Many Americans are proud of their historical amnesia (another classic iteration is F. Scott Fitzgerald’s note in the manuscript of The Last Tycoon that “there are no second acts in American lives”). They shouldn’t be. It goes with the notion that America’s leadership in the world is based on its moral qualities, whether actual or in the form of what the blogger Dan Kervick once called a “spiritualized or Platonized nationalism…” that makes the country “an object of idolatrous worship” for some Americans. A powerful nation that understands its leadership as being based on a cool calculation of its interests and of its power and resources relative to those of its adversaries and rivals, is far less likely to over-reach than a nation that confuses its own interests with those of a higher morality. The latter self-understanding is one that whether it knows it or not holds history in contempt. Who is Clio to get in the way of the American project? In the grand, inspiring, and utterly hubristic words of "The Battle Hymn of the Repubic", the anthem of Lincoln’s army Lincoln is the good and humble American exceptionalist, at least in the eyes of liberal defenders of the creed from Niebuhr forward. “As He died to make men holy/Let us die to make men free.”

George Kennan had a different view. It was once said of him that he never believed in America’s moral leadership of the planetthe phrase is Robert Kennedy’sbecause he never believed she had any moral leadership to offer.
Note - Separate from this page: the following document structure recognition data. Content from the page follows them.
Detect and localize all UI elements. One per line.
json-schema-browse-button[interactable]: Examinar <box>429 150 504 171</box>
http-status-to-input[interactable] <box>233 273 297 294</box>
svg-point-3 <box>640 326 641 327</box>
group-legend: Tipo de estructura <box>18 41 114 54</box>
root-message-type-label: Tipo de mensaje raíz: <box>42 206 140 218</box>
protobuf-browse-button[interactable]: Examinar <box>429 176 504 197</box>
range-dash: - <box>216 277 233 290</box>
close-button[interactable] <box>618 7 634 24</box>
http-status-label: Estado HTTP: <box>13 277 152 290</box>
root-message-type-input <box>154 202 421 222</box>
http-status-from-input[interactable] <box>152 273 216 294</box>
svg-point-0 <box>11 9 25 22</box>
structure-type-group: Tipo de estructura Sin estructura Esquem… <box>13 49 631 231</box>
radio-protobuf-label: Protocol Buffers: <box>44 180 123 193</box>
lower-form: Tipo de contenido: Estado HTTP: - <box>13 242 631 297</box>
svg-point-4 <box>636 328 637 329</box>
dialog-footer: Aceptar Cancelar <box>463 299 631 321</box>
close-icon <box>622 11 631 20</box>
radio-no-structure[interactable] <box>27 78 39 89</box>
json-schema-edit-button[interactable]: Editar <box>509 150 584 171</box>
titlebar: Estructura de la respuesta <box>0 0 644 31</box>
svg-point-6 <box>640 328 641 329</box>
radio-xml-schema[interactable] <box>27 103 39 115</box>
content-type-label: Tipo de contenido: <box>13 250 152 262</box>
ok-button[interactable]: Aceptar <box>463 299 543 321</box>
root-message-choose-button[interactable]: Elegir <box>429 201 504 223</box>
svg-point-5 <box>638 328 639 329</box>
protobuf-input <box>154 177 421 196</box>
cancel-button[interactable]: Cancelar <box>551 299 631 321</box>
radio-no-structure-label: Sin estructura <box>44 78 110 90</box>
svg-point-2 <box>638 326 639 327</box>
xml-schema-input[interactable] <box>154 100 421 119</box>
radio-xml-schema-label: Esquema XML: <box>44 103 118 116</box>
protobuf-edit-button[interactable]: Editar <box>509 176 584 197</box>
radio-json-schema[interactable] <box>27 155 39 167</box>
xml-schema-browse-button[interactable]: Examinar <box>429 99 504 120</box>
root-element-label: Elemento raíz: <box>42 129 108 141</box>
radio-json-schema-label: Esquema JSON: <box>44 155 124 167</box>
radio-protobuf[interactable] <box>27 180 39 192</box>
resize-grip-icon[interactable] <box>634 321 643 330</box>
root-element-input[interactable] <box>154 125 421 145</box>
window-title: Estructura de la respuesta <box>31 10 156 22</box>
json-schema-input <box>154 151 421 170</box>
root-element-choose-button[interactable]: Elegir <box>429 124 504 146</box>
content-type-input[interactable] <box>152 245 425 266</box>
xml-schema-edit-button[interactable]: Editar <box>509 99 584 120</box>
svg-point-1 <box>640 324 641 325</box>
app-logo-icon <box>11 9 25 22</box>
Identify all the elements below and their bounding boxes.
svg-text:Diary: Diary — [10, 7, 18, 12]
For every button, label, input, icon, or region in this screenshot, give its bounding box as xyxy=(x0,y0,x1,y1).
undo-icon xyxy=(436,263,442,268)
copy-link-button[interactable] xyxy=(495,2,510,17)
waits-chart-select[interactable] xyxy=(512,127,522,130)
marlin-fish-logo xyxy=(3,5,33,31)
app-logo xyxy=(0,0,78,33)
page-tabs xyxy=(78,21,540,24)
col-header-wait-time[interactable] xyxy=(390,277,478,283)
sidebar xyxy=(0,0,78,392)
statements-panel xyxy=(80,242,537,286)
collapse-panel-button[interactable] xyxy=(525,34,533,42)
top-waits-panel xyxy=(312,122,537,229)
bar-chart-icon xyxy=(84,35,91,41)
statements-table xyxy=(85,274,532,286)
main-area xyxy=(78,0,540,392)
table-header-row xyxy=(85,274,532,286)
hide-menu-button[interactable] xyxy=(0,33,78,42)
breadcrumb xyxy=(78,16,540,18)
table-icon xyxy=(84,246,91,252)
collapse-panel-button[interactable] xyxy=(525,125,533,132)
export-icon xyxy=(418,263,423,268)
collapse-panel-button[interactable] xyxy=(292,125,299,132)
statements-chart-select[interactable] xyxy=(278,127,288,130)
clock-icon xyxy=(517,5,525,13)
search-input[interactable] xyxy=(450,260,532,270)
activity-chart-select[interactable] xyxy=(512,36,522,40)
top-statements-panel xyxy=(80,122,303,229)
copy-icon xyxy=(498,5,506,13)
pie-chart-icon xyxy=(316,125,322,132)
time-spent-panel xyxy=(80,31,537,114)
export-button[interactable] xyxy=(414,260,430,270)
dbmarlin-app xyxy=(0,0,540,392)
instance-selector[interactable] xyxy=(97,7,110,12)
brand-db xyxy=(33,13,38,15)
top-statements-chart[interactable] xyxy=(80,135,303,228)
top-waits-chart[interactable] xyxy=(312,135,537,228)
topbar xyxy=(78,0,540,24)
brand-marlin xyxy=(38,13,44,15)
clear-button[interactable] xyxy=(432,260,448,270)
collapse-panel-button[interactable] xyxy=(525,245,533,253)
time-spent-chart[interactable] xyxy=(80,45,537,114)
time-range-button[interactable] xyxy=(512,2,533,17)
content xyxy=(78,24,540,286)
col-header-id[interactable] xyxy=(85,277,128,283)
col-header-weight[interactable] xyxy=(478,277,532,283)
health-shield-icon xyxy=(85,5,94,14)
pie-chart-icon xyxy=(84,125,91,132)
Writing of Kennan, James Traub once said that his intellect was like “an acid bath to received wisdom.” In contrast, President Obama seems to be taking a bubble bath in received wisdom. We will persevere in Afghanistan because? Well, because we’re there, and we’re stuck, and, well, because we’re us. This is not analysis, this is self-infatuation masquerading as resolve. Tolkien wrote that “Despair is only for those who see the end as being beyond all doubt.” It was a quote that resonated with Kennan and that he used in his epilogue to Around the Cragged Hill. But it is awfully hard not to despair.